One can get the best of philosophical definitions and derivations about love in this book right through some of the greatest minds of Greek philosophy.

My favorite quote in the book
“Evil is the vulgar lover who loves the body rather than the soul, in as much as he is not even stable, because he loves a thing which is in itself unstable, and therefore when the bloom of youth which he was desiring is over, he takes wing and flies away, in spite of all his words and promises; whereas the love of the noble disposition is life-long, for it becomes one with the everlasting”

My rating is 3.75 out of 5
Elizabeth
While I felt I should find great inspiration in this classic work, I found it rather tedious. The introduction was just a “pre-hash” of the book to come, so as I slogged my way through it, I felt like I was reading it twice. For the most part both the introduction and the translation utilized somewhat archaic language, making sentence structure very difficult to follow.

The part I enjoyed was the description of the three genders: male, female, and androgynous. It is my understanding that it is from this explanation of the origin of humans that the belief in soul mates comes. However, most descriptions of soul mates do not mention that the concept is only for the split souls, not for the average male and female who were never merged in the first place. If the translation is accurate, then many present-day beliefs about soul and Plato’s concept of soul mates are at variance with Plato (or Plato’s Aristophanes). By this I mean, after my reading Symposium, I have come to see that the ideas about love that I was taught were Plato’s, were more interpretations of what Plato’s ideas about love were. Like any philosophy, his ideas are subject to interpretation and commentary, losing the purity of the original thought and infusing it with the personal perspective of each interpreter.

I recently read a YA book entitled Dead Beautiful by Yvonne Woon (Hyperion, 2010, New York) which quotes the Symposium in the Prologue. Upon reading the quotation, I immediately acquired Symposium to read the context of the quote for myself. Ms. Woon’s application of “soul mates” is, I believe, much closer to the mark than the average, romantic version of them.
AGAD
Ignore the title and please do not judge me poorly because of it. I found the “Symposium” insightful and titillating (i.e. not in a sexual connotation). I have always had a difficult time trying to convey what “love” meant. So I denoted the term as a “feeling”, instead realizing that “love” could not be compacted into a simplistic meaning. I had unintentionally devalued its worth. I can’t ensure that I completely understand what love is, but I can safely say that this book has helped clarify a couple of my misconceptions. I am happy to say that I have gained a lot of insightful knowledge from this book.

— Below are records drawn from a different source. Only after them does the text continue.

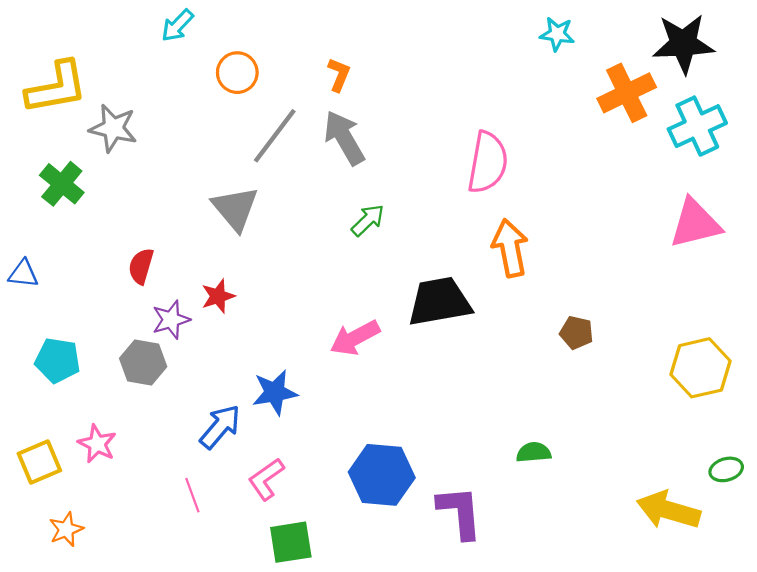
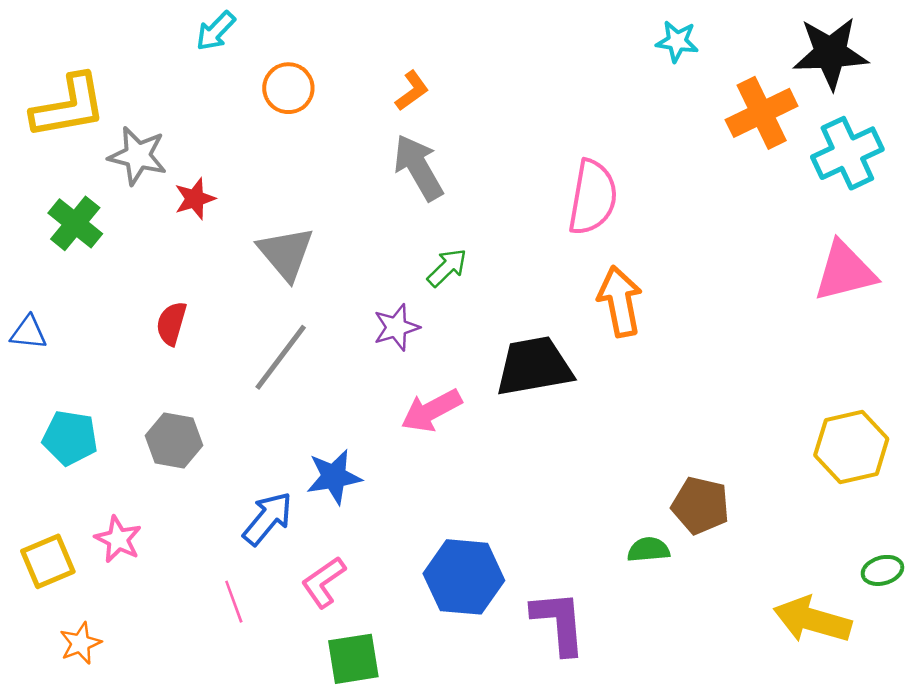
orange L-shape: (339, 75) -> (412, 91), turned 32
gray line: (275, 136) -> (281, 357), moved
red star: (218, 296) -> (195, 199), moved
purple star: (171, 320) -> (396, 327), moved
brown pentagon: (576, 333) -> (700, 505), moved, size x1.4

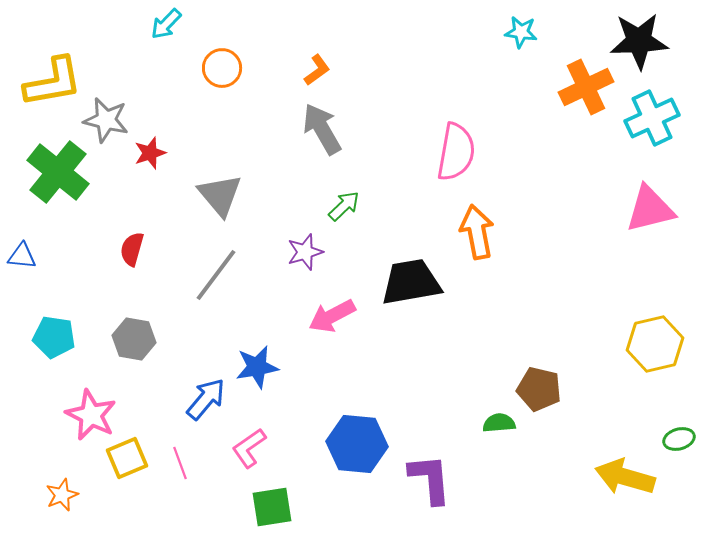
green cross: (75, 223) -> (58, 172), size x1.5
pink star: (118, 539) -> (91, 415), size x1.4
yellow square: (48, 561) -> (127, 458), moved

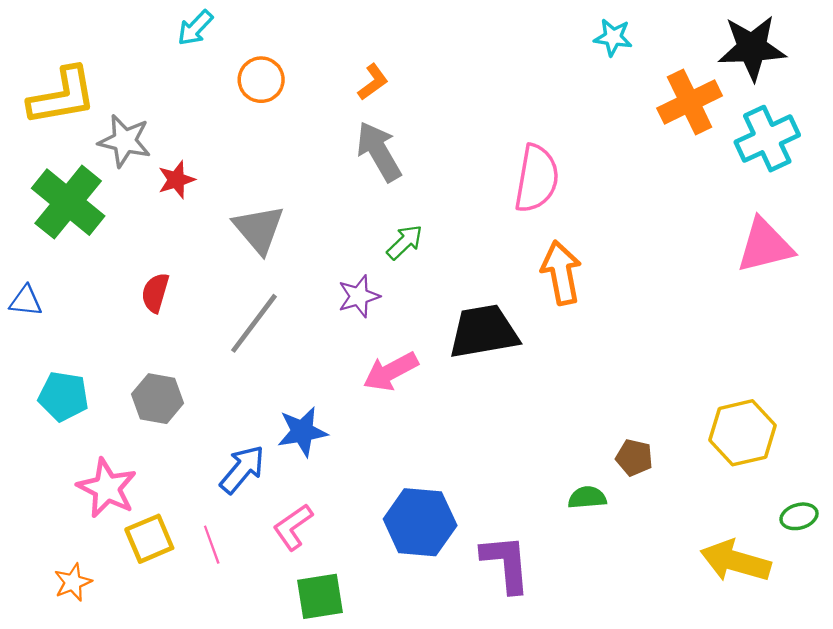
yellow hexagon: (655, 344) -> (743, 433), moved
brown pentagon: (539, 389) -> (634, 458), size x0.7

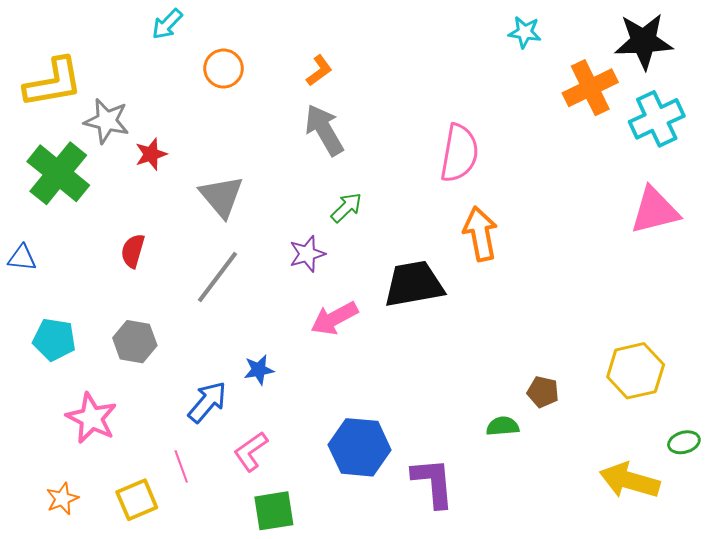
blue star: (302, 432) -> (259, 370), size x0.7
yellow square: (149, 539) -> (137, 500), moved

P.S. The dialogue with the drunken character and Socrates was hilarious.
Thetahuginn
It is a classic oldie. I got it because Persig identified his alter ego as Phaedrus. And I was curious. I still do not know why the Zen motorcyclist identified with Phaedrus. I do know that Socrates talks about love here and he specifically addresses the question of how one should treat a young boy that one loves. Things were different then, huh. Or were they? Take out the man-boy relationship used as an example, and there's a lot there about the right way to love someone. Still, I understand why it is not on the Great Books reading list.
Runeterror
Exactly what was pictured. Was scheduled to arrive on Monday, but got here Friday afternoon. A must-buy for any philosophical bookworm.